With this collection of variables there comes a need for data mining companies and data science consultants to analyze this information in real-time and provide insights and analytics to influence decisions.
For this specific whitepaper, Mosaic will focus on the use case of In Home Routing for a hypothetical big-box retailer. So, we will be looking at solving a piece of the vehicle routing problem, specifically for In Home service technicians fixing appliances purchased through said retailer.
This big-box retailer has a successful in-home appliance business, where a customer buys an item from the brick and mortar store, and purchases the In Home repair services attached with the appliance all at the same time. The company plans to invest multiple millions of dollars into scheduling and routing software for the In Home repair technicians. This software is built around an algorithm and can be biased to produce profitable routing solutions given the correct inputs.
One of the issues this hypothetical retailer faces is not having identified the correct set of inputs or relative weighting of each in order to incorporate into the algorithm. Therefore, the solution has been configured to bias solutions towards either a reduction in transit time, reduction in overtime, or a reduction in overall headcount.
A way to test out the effectiveness of the routing / scheduling software would be to test it in two separate markets where the retailer operates.
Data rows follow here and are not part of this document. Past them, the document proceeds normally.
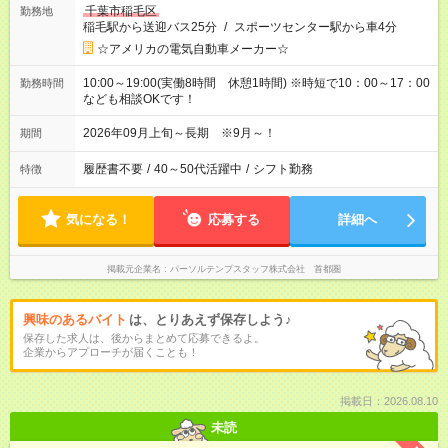
千葉市稲毛区
勤務地
稲毛駅から送迎バス25分
/
スポーツセンター駅から車4分
☆アメリカの電気自動車メーカー☆
10:00～19:00(実働8時間 休憩1時間) ※時短で10：00～17：00
勤務時間
なども相談OKです！
2026年09月上旬～長期 ※9月～！
期間
履歴書不要
/
40～50代活躍中
/
シフト勤務
特徴
気になる！
応募する
詳細へ
掲載元企業名
パーソルテンプスタッフ株式会社 首都圏
興味のあるバイト
は、とりあえず保存しよう♪
保存した求人は、後からまとめて応募できるよ。
企業からアプローチが届くことも！
掲載日：2026.08.10
未読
The two markets identified could be the Greater Boston area, consisting of 3 different states, Massachusetts, Rhode Island, and New Hampshire, and the Pacific Northwest consisting of 3 different states, Oregon, Washington, and Idaho.
Let’s say for the sake of argument after months of testing it has been difficult to measure success due to conflicting metrics and completely different results in both markets. One market might actually see a measurable increase in transit times, while others might see only a nominal improvement. The retailer has made modifications to the core algorithm throughout the experiment and has been able to shift results. This causes other connected metrics to also shift. For example, the algorithm can be shifted to bias towards fewer miles driven; this decreases transit time, but may also increase overtime as techs that are closest may have to work extra hours. Focus on overtime control results in longer drive times as the system drives techs further based on their total workload for the week. There appears to be a decline in the completion rate in both markets, which decreases customer satisfaction, while increasing overall costs and reducing available capacity for future customers.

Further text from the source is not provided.